Emergence of the iPhone, and its pricing, seems to represent the height of arrogance by Apple


January 22, 2007
In response to: The Continuation of Apple's iPhone Shortcomings
xtd commented:

Brain put down the crack pipe and face the fact that this phone is not for you. There are many choices for you. Many of us have WiFi at home and work and free hotspots all around . In my city the buses and train have free wireless. Edge will only be needed in a pinch. Heck, I could even buy a battery that plugs right into the dock if I need. Gosh, Apple make a ton of profit off the parts. Using this logic they should not do any R&D, assembly, marketing, shipping. Take this a step further and Apple should just ship a box of parts in a plain white box for parts cost and $10.00 for shipping.

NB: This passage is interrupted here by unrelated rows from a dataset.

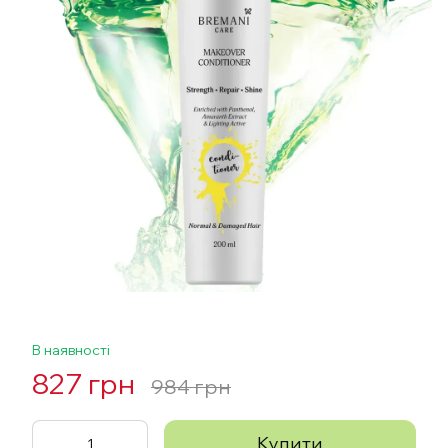
В наявності
827 грн
984 грн
Купити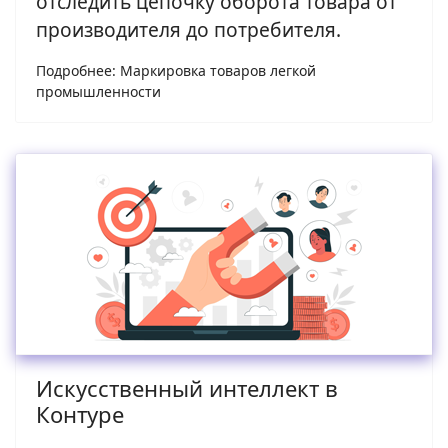
отследить цепочку оборота товара от
производителя до потребителя.
Подробнее: Маркировка товаров легкой
промышленности
Искусственный интеллект в
Контуре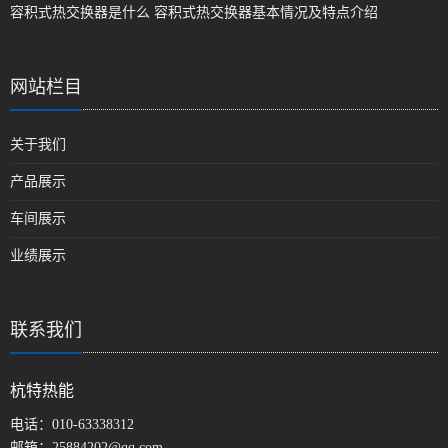
容积式热交换器是什么 容积式热交换器基本情况及特点介绍
网站栏目
关于我们
产品展示
车间展示
业绩展示
联系我们
杭特热能
电话：
010-63338312
邮箱：
25884202@qq.com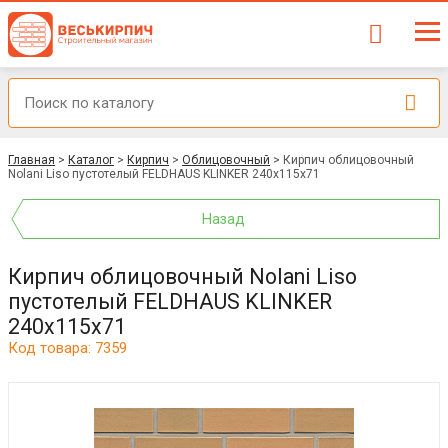
Главная
>
Каталог
>
Кирпич
>
Облицовочный
>
Кирпич облицовочный
Nolani Liso пустотелый FELDHAUS KLINKER 240x115x71
Назад
Кирпич облицовочный Nolani Liso
пустотелый FELDHAUS KLINKER
240x115x71
Код товара: 7359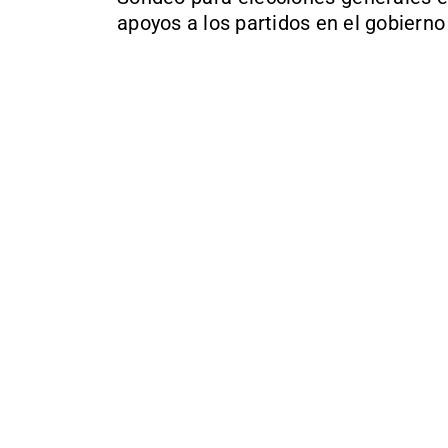
apoyos a los partidos en el gobierno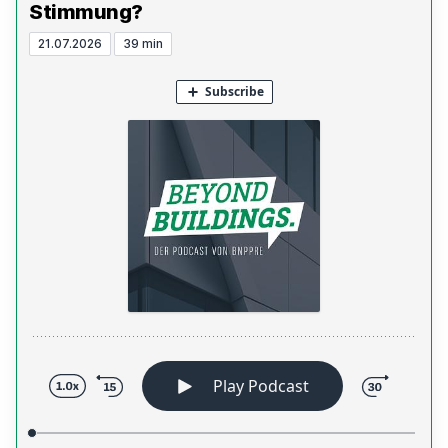
Stimmung?
21.07.2026
39 min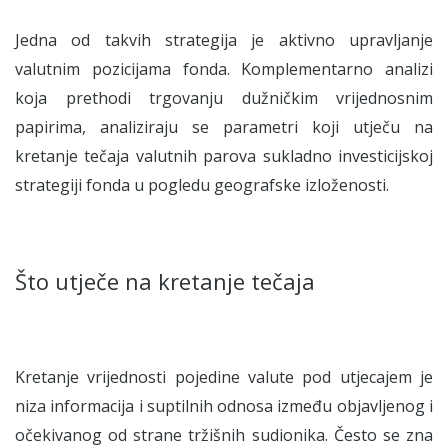
Jedna od takvih strategija je aktivno upravljanje
valutnim pozicijama fonda. Komplementarno analizi
koja prethodi trgovanju dužničkim vrijednosnim
papirima, analiziraju se parametri koji utječu na
kretanje tečaja valutnih parova sukladno investicijskoj
strategiji fonda u pogledu geografske izloženosti.
Što utječe na kretanje tečaja
Kretanje vrijednosti pojedine valute pod utjecajem je
niza informacija i suptilnih odnosa između objavljenog i
očekivanog od strane tržišnih sudionika. Često se zna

There is no need to go on as you are just throwing out FUD. As I stated before this phone is not for you.


January 22, 2007
In response to: The Continuation of Apple's iPhone Shortcomings
Brian Dipert commented:

Frank, you apparently didn't see any of my extensive CES coverage filed two weeks back....www.edn.com/article/CA6407585


January 22, 2007
In response to: The Continuation of Apple's iPhone Shortcomings
Frank commented:

All valid points and good to keep in mind, but C''MON MAN - even you spent quite some time writing about the iPhone instead of writing about the CES toys (only?). If the iPhone was not an revolutionary thing, how come that the CES did not make a fraction of the headlines?


January 22, 2007
In response to: The Continuation of Apple's iPhone Shortcomings
happy commented:

Hello Brian, It is not that I disagree with everything you have said, the inaccessible battery point is an example, but the tenor of the article being so negative. Anyway, What is MS if not 'locked down'? Maybe there should be no different 'brands' of any kind or companies, yes, perhaps there should be just one cell phone company - no wait- one whole company for everything on earth to run everything! then do you think everyone will be 'happy'?


January 22, 2007
In response to: The Continuation of Apple's iPhone Shortcomings
happy commented:

Is there an echo in here? This (p)review sounds very similar to many voices from 2001 about the original iPod. Failure predicted for the 5GB ipod and many of the same complaints, size, capacity, price, etc. Most who do not utilize Apple in the daily grind, don''t (or can''t) understand the pleasure of working with nicely designed stuff inside and out. Windows users should not try to understand any of this, it''s too simple.